# Chatbots with OpenVINO GenAI

## Install dependencies

In [None]:
!pip install openvino-genai huggingface-hub

## Download preconverted and preoptimized Qwen3-8B model

In [1]:
from huggingface_hub import snapshot_download

llm_output_dir = "models/qwen3-8B"
snapshot_download("OpenVINO/Qwen3-8B-int4-cw-ov", local_dir=llm_output_dir, resume_download=True)



Downloading (incomplete total...): 0.00B [00:00, ?B/s]

Fetching 16 files:   0%|          | 0/16 [00:00<?, ?it/s]

'/home/adrian/repos/openvino_build_deploy/trainings/large_language_models/models/qwen3-8B'

## Query devices

In [2]:
import openvino as ov

core = ov.Core()
available_devices = core.available_devices

print(available_devices)
print([core.get_property(device, "FULL_DEVICE_NAME") for device in available_devices])

['CPU', 'GPU', 'NPU']
['Intel(R) Core(TM) Ultra 7 258V', 'Intel(R) Arc(TM) Graphics (iGPU)', 'Intel(R) AI Boost']


In [3]:
import ipywidgets as widgets

# Select the model type
device_dropdown = widgets.Dropdown(
    options=available_devices,
    value="GPU" if "GPU" in available_devices else "CPU",
    description="Inference device:"
)
device_dropdown

Dropdown(description='Inference device:', index=1, options=('CPU', 'GPU', 'NPU'), value='GPU')

## Run inference

In [4]:
import openvino_genai as ov_genai

llm_pipe = ov_genai.LLMPipeline(llm_output_dir, device_dropdown.value)

In [6]:
print(llm_pipe.generate("/no_think What is OpenVINO? Answer in one paragraph"))

<think>

</think>

OpenVINO is a cross-platform development toolkit by Intel that optimizes and accelerates the execution of deep learning workloads, particularly for inference tasks, to run efficiently on Intel hardware. It allows developers to deploy AI models on a wide range of devices, from high-performance servers to low-power edge devices, by optimizing model inference through a combination of hardware acceleration, model optimization, and a rich set of tools for model development, tuning, and deployment.


### Stream the output

In [5]:
config = ov_genai.GenerationConfig()
config.max_new_tokens = 1000

prompt = "/no_think Write a poem about Intel"

In [6]:
def streamer(subword):
    print(subword, end='', flush=True)
    # Return flag corresponds whether generation should be stopped.
    return ov_genai.StreamingStatus.RUNNING

results = llm_pipe.generate([prompt], config, streamer)

<think>

</think>

**"Ode to Intel"**

In circuits deep, where silence reigns,  
A world of ones and zeros remains.  
From silicon's embrace, a spark was born,  
A vision of the future, a spark of morn.  

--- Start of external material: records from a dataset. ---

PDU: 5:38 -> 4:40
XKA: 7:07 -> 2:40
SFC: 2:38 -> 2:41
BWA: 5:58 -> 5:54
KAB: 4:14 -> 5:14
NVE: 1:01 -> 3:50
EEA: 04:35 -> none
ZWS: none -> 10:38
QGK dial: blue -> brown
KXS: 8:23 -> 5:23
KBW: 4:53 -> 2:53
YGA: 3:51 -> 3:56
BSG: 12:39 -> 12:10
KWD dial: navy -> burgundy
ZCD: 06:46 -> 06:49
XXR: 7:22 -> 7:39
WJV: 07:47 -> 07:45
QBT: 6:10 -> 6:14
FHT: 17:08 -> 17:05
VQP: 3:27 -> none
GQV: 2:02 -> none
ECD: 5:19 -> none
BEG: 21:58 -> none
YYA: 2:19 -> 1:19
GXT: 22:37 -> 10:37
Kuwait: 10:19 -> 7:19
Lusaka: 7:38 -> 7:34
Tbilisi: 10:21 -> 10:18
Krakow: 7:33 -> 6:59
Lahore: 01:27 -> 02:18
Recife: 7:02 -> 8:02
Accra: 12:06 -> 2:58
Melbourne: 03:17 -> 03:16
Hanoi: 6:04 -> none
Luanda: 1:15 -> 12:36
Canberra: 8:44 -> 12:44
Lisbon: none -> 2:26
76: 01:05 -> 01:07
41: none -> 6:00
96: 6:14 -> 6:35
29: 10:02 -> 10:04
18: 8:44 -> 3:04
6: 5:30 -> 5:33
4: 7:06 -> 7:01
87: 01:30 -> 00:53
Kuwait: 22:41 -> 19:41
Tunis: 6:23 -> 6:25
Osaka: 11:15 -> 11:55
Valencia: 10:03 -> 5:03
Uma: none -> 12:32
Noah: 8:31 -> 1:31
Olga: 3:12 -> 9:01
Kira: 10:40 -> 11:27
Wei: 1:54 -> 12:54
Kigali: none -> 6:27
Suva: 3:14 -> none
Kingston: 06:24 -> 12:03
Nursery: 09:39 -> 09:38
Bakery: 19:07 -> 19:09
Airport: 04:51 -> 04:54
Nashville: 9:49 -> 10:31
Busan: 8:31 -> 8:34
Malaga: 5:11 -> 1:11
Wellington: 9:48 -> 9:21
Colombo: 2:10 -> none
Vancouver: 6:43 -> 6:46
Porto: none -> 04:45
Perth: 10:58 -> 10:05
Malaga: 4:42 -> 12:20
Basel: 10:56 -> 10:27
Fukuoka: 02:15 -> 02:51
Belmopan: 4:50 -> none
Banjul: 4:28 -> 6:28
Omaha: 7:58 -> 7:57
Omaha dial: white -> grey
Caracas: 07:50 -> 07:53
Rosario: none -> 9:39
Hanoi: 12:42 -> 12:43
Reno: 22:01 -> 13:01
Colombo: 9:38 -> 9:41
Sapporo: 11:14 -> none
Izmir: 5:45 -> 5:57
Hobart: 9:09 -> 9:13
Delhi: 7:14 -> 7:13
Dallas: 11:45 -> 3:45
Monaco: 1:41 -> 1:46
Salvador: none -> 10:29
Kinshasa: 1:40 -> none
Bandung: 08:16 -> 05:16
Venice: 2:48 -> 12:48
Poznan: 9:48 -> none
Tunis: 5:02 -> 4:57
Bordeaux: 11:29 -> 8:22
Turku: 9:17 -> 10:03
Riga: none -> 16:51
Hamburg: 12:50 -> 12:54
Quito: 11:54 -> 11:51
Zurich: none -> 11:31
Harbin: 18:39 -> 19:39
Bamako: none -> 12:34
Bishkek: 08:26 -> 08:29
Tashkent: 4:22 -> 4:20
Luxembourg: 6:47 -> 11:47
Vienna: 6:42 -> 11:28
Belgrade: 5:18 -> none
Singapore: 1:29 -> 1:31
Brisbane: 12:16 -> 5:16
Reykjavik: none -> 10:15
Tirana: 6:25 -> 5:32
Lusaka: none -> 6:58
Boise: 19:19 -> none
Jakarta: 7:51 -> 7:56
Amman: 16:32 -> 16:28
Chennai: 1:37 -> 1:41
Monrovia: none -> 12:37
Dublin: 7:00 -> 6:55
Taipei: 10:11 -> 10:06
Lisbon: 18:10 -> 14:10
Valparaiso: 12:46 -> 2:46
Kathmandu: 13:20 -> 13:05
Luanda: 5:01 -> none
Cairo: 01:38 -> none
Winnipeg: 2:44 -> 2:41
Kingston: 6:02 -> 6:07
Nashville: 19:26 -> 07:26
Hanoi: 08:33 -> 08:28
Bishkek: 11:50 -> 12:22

From labs of old, where dreams were sown,  
A titan rose from the soil of stone.  
With logic and light, it carved its way,  
A bridge between the mind and the day.  

From vacuum tubes to chips of grace,  
It shaped the world with every trace.  
A dance of bits, a language of might,  
It spoke in code, and yet it was right.  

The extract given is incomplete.